## Problem to work on
Leaving out every image, restate all the records word for word.

Dataset entries

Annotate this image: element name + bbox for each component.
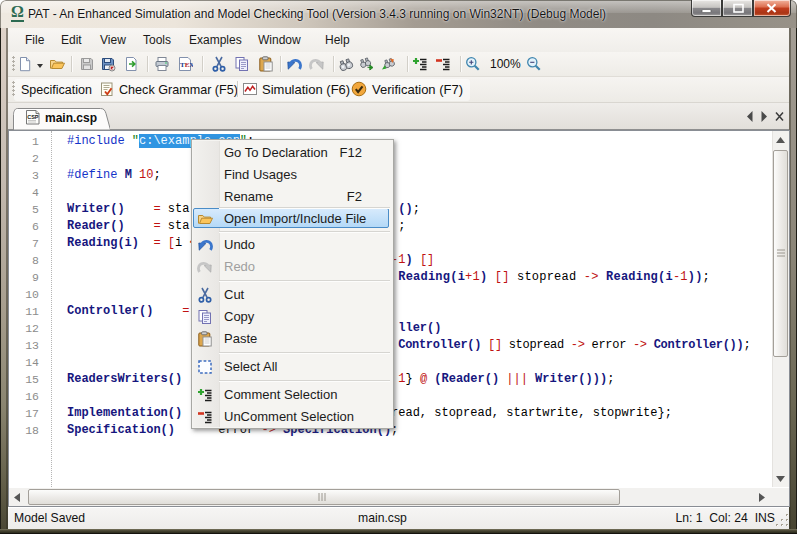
svg-text:CSP: CSP xyxy=(27,114,39,120)
svg-text:TEX: TEX xyxy=(180,61,193,69)
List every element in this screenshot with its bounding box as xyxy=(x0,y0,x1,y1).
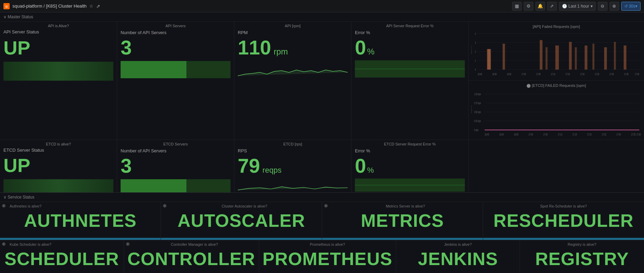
master-status-header[interactable]: ∨ Master Status xyxy=(0,12,644,22)
etcd-right-spacer xyxy=(469,140,644,192)
svg-text:Ops/s: Ops/s xyxy=(471,105,472,114)
zoom-in-icon[interactable]: ⊕ xyxy=(610,2,619,11)
bar-chart-icon[interactable]: ▦ xyxy=(512,2,522,11)
api-rpm-value: 110 xyxy=(238,36,271,59)
rescheduler-name: RESCHEDULER xyxy=(487,210,641,232)
svg-text:17:05: 17:05 xyxy=(543,132,548,136)
etcd-rps-panel: ETCD [rps] RPS 79 reqps xyxy=(234,140,351,192)
master-status-grid: API is Alive? API Server Status UP API S… xyxy=(0,22,644,140)
service-row-2: i Kube Scheduler is alive? SCHEDULER i C… xyxy=(0,240,644,273)
refresh-button[interactable]: ↺ 30s ▾ xyxy=(621,2,641,11)
svg-text:1: 1 xyxy=(475,59,476,62)
service-panel-jenkins: Jenkins is alive? JENKINS xyxy=(396,240,520,273)
registry-name: REGISTRY xyxy=(523,248,641,270)
svg-text:17:20: 17:20 xyxy=(580,72,585,76)
svg-text:0: 0 xyxy=(475,68,476,71)
refresh-chevron: ▾ xyxy=(635,4,637,9)
star-icon[interactable]: ☆ xyxy=(89,3,93,9)
etcd-error-label: Error % xyxy=(351,147,468,153)
api-failed-chart-title: [API] Failed Requests [opm] xyxy=(469,23,644,29)
api-rpm-label: RPM xyxy=(234,29,351,35)
share-dashboard-icon[interactable]: ⇗ xyxy=(547,2,557,11)
etcd-servers-value: 3 xyxy=(117,153,234,177)
svg-rect-26 xyxy=(624,46,626,70)
svg-text:17:05: 17:05 xyxy=(536,72,541,76)
etcd-rps-value: 79 xyxy=(238,154,260,177)
svg-rect-18 xyxy=(545,47,548,70)
prometheus-title: Prometheus is alive? xyxy=(263,242,392,246)
controller-name: CONTROLLER xyxy=(127,248,255,270)
svg-text:16:45: 16:45 xyxy=(478,72,482,76)
etcd-alive-title: ETCD is alive? xyxy=(0,140,117,147)
refresh-label: 30s xyxy=(629,4,635,9)
svg-text:16:45: 16:45 xyxy=(485,132,489,136)
scheduler-title: Kube Scheduler is alive? xyxy=(3,242,120,246)
svg-text:17:15: 17:15 xyxy=(573,132,577,136)
jenkins-name: JENKINS xyxy=(400,248,517,270)
api-rpm-panel: API [rpm] RPM 110 rpm xyxy=(234,22,351,140)
service-panel-scheduler: i Kube Scheduler is alive? SCHEDULER xyxy=(0,240,124,273)
svg-rect-24 xyxy=(604,47,607,70)
svg-text:16:50: 16:50 xyxy=(492,72,497,76)
svg-text:0.75 ops: 0.75 ops xyxy=(474,101,481,105)
api-error-label: Error % xyxy=(351,29,468,35)
refresh-icon: ↺ xyxy=(624,4,628,9)
etcd-status-grid: ETCD is alive? ETCD Server Status UP ETC… xyxy=(0,140,644,193)
svg-text:0.25 ops: 0.25 ops xyxy=(474,119,481,123)
topbar: G squad-platform / [K8S] Cluster Health … xyxy=(0,0,644,12)
svg-rect-19 xyxy=(555,46,559,70)
service-panel-rescheduler: Spot Re-Scheduler is alive? RESCHEDULER xyxy=(483,202,644,240)
service-status-header[interactable]: ∨ Service Status xyxy=(0,193,644,202)
authnetes-name: AUTHNETES xyxy=(3,210,157,232)
metrics-name: METRICS xyxy=(326,210,479,232)
svg-text:4: 4 xyxy=(475,32,476,36)
panel-indicator: i xyxy=(2,204,6,208)
topbar-left: G squad-platform / [K8S] Cluster Health … xyxy=(3,3,100,9)
api-rpm-title: API [rpm] xyxy=(234,22,351,29)
zoom-out-icon[interactable]: ⊖ xyxy=(598,2,607,11)
time-range-picker[interactable]: 🕐 Last 1 hour ▾ xyxy=(559,2,596,11)
etcd-failed-chart-title: ⬤ [ETCD] FAILED Requests [opm] xyxy=(469,82,644,88)
rescheduler-title: Spot Re-Scheduler is alive? xyxy=(487,204,641,208)
chevron-down-icon: ▾ xyxy=(591,4,593,9)
etcd-alive-panel: ETCD is alive? ETCD Server Status UP xyxy=(0,140,117,192)
etcd-error-unit: % xyxy=(367,166,374,174)
svg-text:17:30: 17:30 xyxy=(610,72,614,76)
svg-text:16:55: 16:55 xyxy=(507,72,511,76)
share-icon[interactable]: ⇗ xyxy=(96,3,100,9)
etcd-rps-label: RPS xyxy=(234,147,351,153)
api-status-value: UP xyxy=(3,37,30,59)
svg-text:17:40: 17:40 xyxy=(635,72,639,76)
metrics-title: Metrics Server is alive? xyxy=(326,204,479,208)
svg-text:17:35: 17:35 xyxy=(624,72,628,76)
svg-text:G: G xyxy=(6,4,8,8)
api-server-label: API Server Status xyxy=(0,29,117,34)
svg-rect-21 xyxy=(575,47,577,70)
autoscaler-title: Cluster Autoscaler is alive? xyxy=(164,204,318,208)
etcd-error-value: 0 xyxy=(355,154,366,177)
api-servers-value: 3 xyxy=(117,35,234,59)
settings-icon[interactable]: ⚙ xyxy=(524,2,533,11)
api-alive-title: API is Alive? xyxy=(0,22,117,29)
svg-rect-15 xyxy=(487,49,490,69)
api-servers-panel: API Servers Number of API Servers 3 xyxy=(117,22,234,140)
api-servers-title: API Servers xyxy=(117,22,234,29)
etcd-rps-title: ETCD [rps] xyxy=(234,140,351,147)
svg-rect-16 xyxy=(503,44,505,70)
api-rpm-unit: rpm xyxy=(274,47,288,56)
api-error-title: API Server Request Error % xyxy=(351,22,468,29)
api-alive-panel: API is Alive? API Server Status UP xyxy=(0,22,117,140)
svg-text:3: 3 xyxy=(475,41,476,44)
etcd-servers-label: Number of API Servers xyxy=(117,147,234,153)
service-panel-metrics: i Metrics Server is alive? METRICS xyxy=(322,202,483,240)
etcd-status-value: UP xyxy=(0,153,117,176)
service-panel-autoscaler: i Cluster Autoscaler is alive? AUTOSCALE… xyxy=(161,202,322,240)
etcd-servers-panel: ETCD Servers Number of API Servers 3 xyxy=(117,140,234,192)
svg-rect-20 xyxy=(569,42,572,70)
svg-text:17:25: 17:25 xyxy=(595,72,599,76)
svg-text:17:00: 17:00 xyxy=(522,72,526,76)
svg-text:17:10: 17:10 xyxy=(551,72,555,76)
svg-text:17:35: 17:35 xyxy=(631,132,636,136)
bell-icon[interactable]: 🔔 xyxy=(535,2,545,11)
svg-text:0.50 ops: 0.50 ops xyxy=(474,110,481,114)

## Response to the task
Annotate this image: element name + bbox for each component.
svg-text:CSP: CSP xyxy=(27,114,39,120)
svg-text:TEX: TEX xyxy=(180,61,193,69)
List every element in this screenshot with its bounding box as xyxy=(x0,y0,x1,y1).
master-status-header[interactable]: ∨ Master Status xyxy=(0,12,644,22)
etcd-right-spacer xyxy=(469,140,644,192)
svg-text:Ops/s: Ops/s xyxy=(471,105,472,114)
zoom-in-icon[interactable]: ⊕ xyxy=(610,2,619,11)
bar-chart-icon[interactable]: ▦ xyxy=(512,2,522,11)
api-rpm-value: 110 xyxy=(238,36,271,59)
rescheduler-name: RESCHEDULER xyxy=(487,210,641,232)
svg-text:17:05: 17:05 xyxy=(543,132,548,136)
etcd-rps-panel: ETCD [rps] RPS 79 reqps xyxy=(234,140,351,192)
master-status-grid: API is Alive? API Server Status UP API S… xyxy=(0,22,644,140)
service-row-2: i Kube Scheduler is alive? SCHEDULER i C… xyxy=(0,240,644,273)
refresh-button[interactable]: ↺ 30s ▾ xyxy=(621,2,641,11)
svg-text:1: 1 xyxy=(475,59,476,62)
service-panel-jenkins: Jenkins is alive? JENKINS xyxy=(396,240,520,273)
registry-name: REGISTRY xyxy=(523,248,641,270)
svg-text:17:20: 17:20 xyxy=(580,72,585,76)
svg-text:0: 0 xyxy=(475,68,476,71)
refresh-chevron: ▾ xyxy=(635,4,637,9)
star-icon[interactable]: ☆ xyxy=(89,3,93,9)
etcd-error-label: Error % xyxy=(351,147,468,153)
api-failed-chart-title: [API] Failed Requests [opm] xyxy=(469,23,644,29)
api-rpm-label: RPM xyxy=(234,29,351,35)
share-dashboard-icon[interactable]: ⇗ xyxy=(547,2,557,11)
etcd-servers-value: 3 xyxy=(117,153,234,177)
svg-rect-26 xyxy=(624,46,626,70)
svg-text:17:05: 17:05 xyxy=(536,72,541,76)
etcd-rps-value: 79 xyxy=(238,154,260,177)
svg-rect-18 xyxy=(545,47,548,70)
prometheus-title: Prometheus is alive? xyxy=(263,242,392,246)
controller-name: CONTROLLER xyxy=(127,248,255,270)
svg-text:16:45: 16:45 xyxy=(478,72,482,76)
etcd-alive-title: ETCD is alive? xyxy=(0,140,117,147)
refresh-label: 30s xyxy=(629,4,635,9)
svg-text:16:45: 16:45 xyxy=(485,132,489,136)
scheduler-title: Kube Scheduler is alive? xyxy=(3,242,120,246)
svg-text:17:15: 17:15 xyxy=(573,132,577,136)
jenkins-name: JENKINS xyxy=(400,248,517,270)
api-rpm-panel: API [rpm] RPM 110 rpm xyxy=(234,22,351,140)
service-panel-scheduler: i Kube Scheduler is alive? SCHEDULER xyxy=(0,240,124,273)
svg-rect-24 xyxy=(604,47,607,70)
svg-text:16:50: 16:50 xyxy=(492,72,497,76)
svg-text:0.75 ops: 0.75 ops xyxy=(474,101,481,105)
api-error-label: Error % xyxy=(351,29,468,35)
refresh-icon: ↺ xyxy=(624,4,628,9)
etcd-status-grid: ETCD is alive? ETCD Server Status UP ETC… xyxy=(0,140,644,193)
svg-text:0.25 ops: 0.25 ops xyxy=(474,119,481,123)
topbar: G squad-platform / [K8S] Cluster Health … xyxy=(0,0,644,12)
svg-rect-19 xyxy=(555,46,559,70)
service-panel-rescheduler: Spot Re-Scheduler is alive? RESCHEDULER xyxy=(483,202,644,240)
service-status-header[interactable]: ∨ Service Status xyxy=(0,193,644,202)
authnetes-name: AUTHNETES xyxy=(3,210,157,232)
metrics-name: METRICS xyxy=(326,210,479,232)
svg-text:4: 4 xyxy=(475,32,476,36)
panel-indicator: i xyxy=(2,204,6,208)
topbar-left: G squad-platform / [K8S] Cluster Health … xyxy=(3,3,100,9)
api-rpm-title: API [rpm] xyxy=(234,22,351,29)
zoom-out-icon[interactable]: ⊖ xyxy=(598,2,607,11)
time-range-picker[interactable]: 🕐 Last 1 hour ▾ xyxy=(559,2,596,11)
etcd-failed-chart-title: ⬤ [ETCD] FAILED Requests [opm] xyxy=(469,82,644,88)
rescheduler-title: Spot Re-Scheduler is alive? xyxy=(487,204,641,208)
chevron-down-icon: ▾ xyxy=(591,4,593,9)
etcd-alive-panel: ETCD is alive? ETCD Server Status UP xyxy=(0,140,117,192)
etcd-error-unit: % xyxy=(367,166,374,174)
svg-text:17:30: 17:30 xyxy=(610,72,614,76)
svg-text:16:55: 16:55 xyxy=(507,72,511,76)
share-icon[interactable]: ⇗ xyxy=(96,3,100,9)
etcd-rps-label: RPS xyxy=(234,147,351,153)
api-status-value: UP xyxy=(3,37,30,59)
svg-text:17:40: 17:40 xyxy=(635,72,639,76)
metrics-title: Metrics Server is alive? xyxy=(326,204,479,208)
svg-text:17:35: 17:35 xyxy=(624,72,628,76)
svg-text:G: G xyxy=(6,4,8,8)
api-server-label: API Server Status xyxy=(0,29,117,34)
svg-rect-21 xyxy=(575,47,577,70)
autoscaler-title: Cluster Autoscaler is alive? xyxy=(164,204,318,208)
etcd-error-value: 0 xyxy=(355,154,366,177)
api-servers-value: 3 xyxy=(117,35,234,59)
settings-icon[interactable]: ⚙ xyxy=(524,2,533,11)
api-alive-title: API is Alive? xyxy=(0,22,117,29)
svg-rect-15 xyxy=(487,49,490,69)
api-servers-panel: API Servers Number of API Servers 3 xyxy=(117,22,234,140)
api-servers-title: API Servers xyxy=(117,22,234,29)
etcd-rps-title: ETCD [rps] xyxy=(234,140,351,147)
svg-rect-16 xyxy=(503,44,505,70)
api-rpm-unit: rpm xyxy=(274,47,288,56)
api-error-title: API Server Request Error % xyxy=(351,22,468,29)
api-alive-panel: API is Alive? API Server Status UP xyxy=(0,22,117,140)
svg-text:3: 3 xyxy=(475,41,476,44)
etcd-servers-label: Number of API Servers xyxy=(117,147,234,153)
service-panel-metrics: i Metrics Server is alive? METRICS xyxy=(322,202,483,240)
etcd-status-value: UP xyxy=(0,153,117,176)
service-panel-autoscaler: i Cluster Autoscaler is alive? AUTOSCALE… xyxy=(161,202,322,240)
etcd-servers-panel: ETCD Servers Number of API Servers 3 xyxy=(117,140,234,192)
svg-rect-20 xyxy=(569,42,572,70)
svg-text:17:25: 17:25 xyxy=(595,72,599,76)
svg-text:17:00: 17:00 xyxy=(522,72,526,76)
svg-text:17:10: 17:10 xyxy=(551,72,555,76)
svg-text:17:35: 17:35 xyxy=(631,132,636,136)
bell-icon[interactable]: 🔔 xyxy=(535,2,545,11)
svg-text:0.50 ops: 0.50 ops xyxy=(474,110,481,114)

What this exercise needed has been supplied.